As the Bank for International Settlements – which is often called the central bank for central banks – noted in a report released last month, “global real house price inflation accelerated to 2.5 per cent year on year in the third quarter of 2020, a period marked by the continued impact of the COVID-19 pandemic and significant fiscal and monetary stimulus.” 

According to the BIS, this “was primarily due to a significant and relatively widespread expansion in real residential property prices in advanced economies, by 4.4 per cent on average, the fastest year on year growth rate observed since 2016”. 

In contrast, real residential property price rises were much more subdued in emerging markets, rising by only 0.9 per cent year on year. 

As the BIS points out, the rise in real residential prices in advanced economies appears to have accelerated since the start of the pandemic in 2020, with the year on year growth rate rising to 4.4 per cent in the third quarter of 2020, compared with less than 2 per cent one year earlier. 

“Real prices increased markedly in Canada (9 per cent), the euro area, and the United States (both 5 per cent),” the BIS report says. 

“They grew more moderately in Australia (4 per cent) and the United Kingdom (2 per cent) and remained stable in Japan.” 

The BIS notes that “in the euro area, real house price inflation reached its highest rate since 2005, driving by strong growth in several large members (by 8 per cent in Germany, 7 per cent in the Netherlands and Portugal, and 5 per cent in France).” 

The Reserve Bank is keeping a close watch for any signs that ultra-low borrowing rates are fuelling a debt-fueled cycle of speculation in the housing market. 

Of course, in the short-term, central banks tend to welcome the boost to economic activity from rising house prices, as people take advantage of lower borrowing costs to build new houses or renovate their existing dwellings. 

In addition, rising house prices have an important psychological effect. They make people feel more confident about their finances, which encourages them to spend more freely. 

But at a certain point, central banks and regulators start to become alarmed that surging house prices could start be detrimental to financial stability. 

That’s because rising house prices are invariably accompanied by a steep increase in household debt. 

The risk is that a self-reinforcing cycle develops where rising property prices fuels an increase in household leverage, which feeds back into higher property prices. 

As property prices rise, borrowers become emboldened to take on ever-higher levels of debt. At the same time, bankers are willing to extend them more credit, because a rising property market has boosted the value of the borrower’s collateral. 

The Reserve Bank is keeping a close watch for any signs that ultra-low borrowing rates are fuelling a debt-fueled cycle of speculation in the housing market. 
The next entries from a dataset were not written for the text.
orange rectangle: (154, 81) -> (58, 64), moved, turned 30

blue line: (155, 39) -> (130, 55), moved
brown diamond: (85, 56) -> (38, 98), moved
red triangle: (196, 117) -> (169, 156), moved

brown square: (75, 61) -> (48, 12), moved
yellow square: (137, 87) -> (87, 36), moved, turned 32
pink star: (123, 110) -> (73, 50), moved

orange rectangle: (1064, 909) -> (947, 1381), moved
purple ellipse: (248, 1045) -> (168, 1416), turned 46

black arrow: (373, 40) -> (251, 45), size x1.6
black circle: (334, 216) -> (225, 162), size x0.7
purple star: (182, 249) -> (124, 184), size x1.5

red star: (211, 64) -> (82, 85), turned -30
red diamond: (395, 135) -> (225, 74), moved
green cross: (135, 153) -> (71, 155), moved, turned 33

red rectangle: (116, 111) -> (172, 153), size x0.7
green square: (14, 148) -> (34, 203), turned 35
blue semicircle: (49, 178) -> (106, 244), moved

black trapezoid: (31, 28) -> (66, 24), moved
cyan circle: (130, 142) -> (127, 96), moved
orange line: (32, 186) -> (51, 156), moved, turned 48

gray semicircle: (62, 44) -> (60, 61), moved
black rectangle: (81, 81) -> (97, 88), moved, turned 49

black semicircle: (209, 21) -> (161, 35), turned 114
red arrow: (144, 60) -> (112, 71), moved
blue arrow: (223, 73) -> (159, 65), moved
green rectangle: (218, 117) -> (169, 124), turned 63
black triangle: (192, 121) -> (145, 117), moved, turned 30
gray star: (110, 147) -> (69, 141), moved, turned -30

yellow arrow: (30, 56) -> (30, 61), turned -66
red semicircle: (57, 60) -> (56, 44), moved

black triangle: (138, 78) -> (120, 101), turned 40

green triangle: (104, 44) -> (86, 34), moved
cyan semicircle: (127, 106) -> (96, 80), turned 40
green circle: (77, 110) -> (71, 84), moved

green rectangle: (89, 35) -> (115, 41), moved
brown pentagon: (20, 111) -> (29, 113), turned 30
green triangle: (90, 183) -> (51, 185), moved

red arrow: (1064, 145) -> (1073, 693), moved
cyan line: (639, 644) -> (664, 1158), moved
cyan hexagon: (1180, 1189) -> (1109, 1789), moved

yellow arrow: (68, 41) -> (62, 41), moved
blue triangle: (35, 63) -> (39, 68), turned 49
As the RBA’s Lowe commented last week, “what would concern me would be if we saw on the back of these rising asset prices, lending standards deteriorate and people going to the bank and borrowing ridiculous amounts of money”. 

He added, “this is why our focus is very much on making sure lending standards remain sound. That would be a big problem if we saw a debt-financed speculative boom in asset prices.” 

At present, there doesn’t seem to be much cause for concern. Housing credit growth rose by a relatively sedate 3.6 per cent in the year ended January 2021. Five years earlier, the growth in housing credit was running at a much more unruly 7.3 per cent. 

What’s more, although the big banks are competing fiercely for market share in home loan lending, they’re still too scarred from their experience at the Hayne royal commission to allow lending standards to slip too far. 

Still, the country’s financial regulators will be keen to tighten macroprudential controls before surging property prices spark political concerns about housing affordability. 

New Zealand has taken the lead on this issue, forcing its central bank to consider whether its interest rate policies are stoking rapid increases in housing prices. 

The remit of the Reserve Bank of New Zealand has been changed so that it is now required to “assess the effect of its monetary policy decisions” on the government’s policy of supporting more sustainable house prices.